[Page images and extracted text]
————

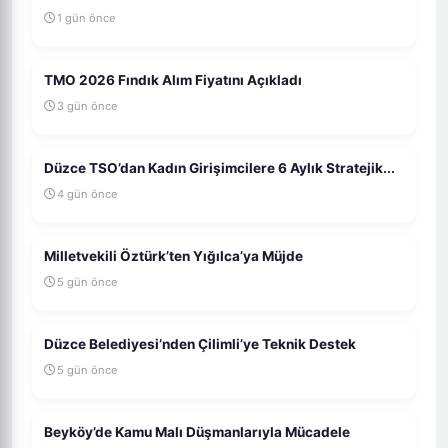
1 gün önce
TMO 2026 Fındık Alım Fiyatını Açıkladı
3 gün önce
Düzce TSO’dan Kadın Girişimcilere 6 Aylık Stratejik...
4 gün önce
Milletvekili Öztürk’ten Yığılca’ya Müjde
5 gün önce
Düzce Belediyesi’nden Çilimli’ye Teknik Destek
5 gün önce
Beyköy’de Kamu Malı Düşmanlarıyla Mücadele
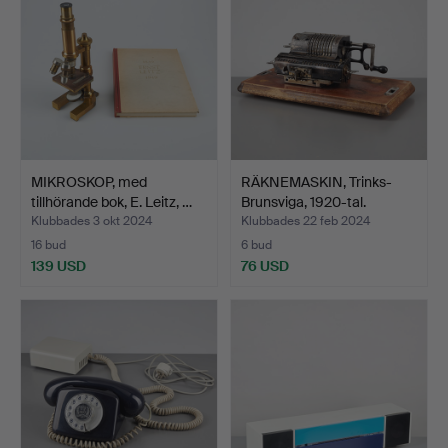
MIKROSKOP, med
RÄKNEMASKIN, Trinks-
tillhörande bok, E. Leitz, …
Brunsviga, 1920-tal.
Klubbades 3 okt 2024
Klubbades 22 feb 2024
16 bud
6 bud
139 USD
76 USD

————

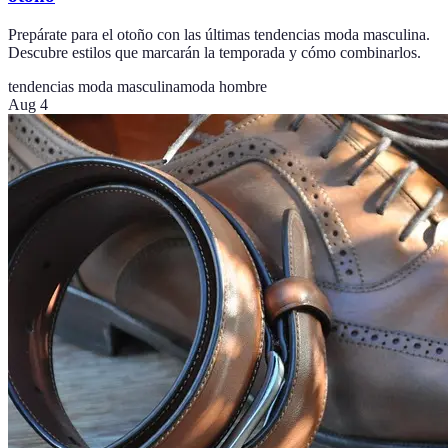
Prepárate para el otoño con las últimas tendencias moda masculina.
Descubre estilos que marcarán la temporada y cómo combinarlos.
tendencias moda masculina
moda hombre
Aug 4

————

» **Assigned task**: Looking over the entries above, how many lines contain the string "tendencias"? State the number and nothing else.

» **Result of this exercise**: 2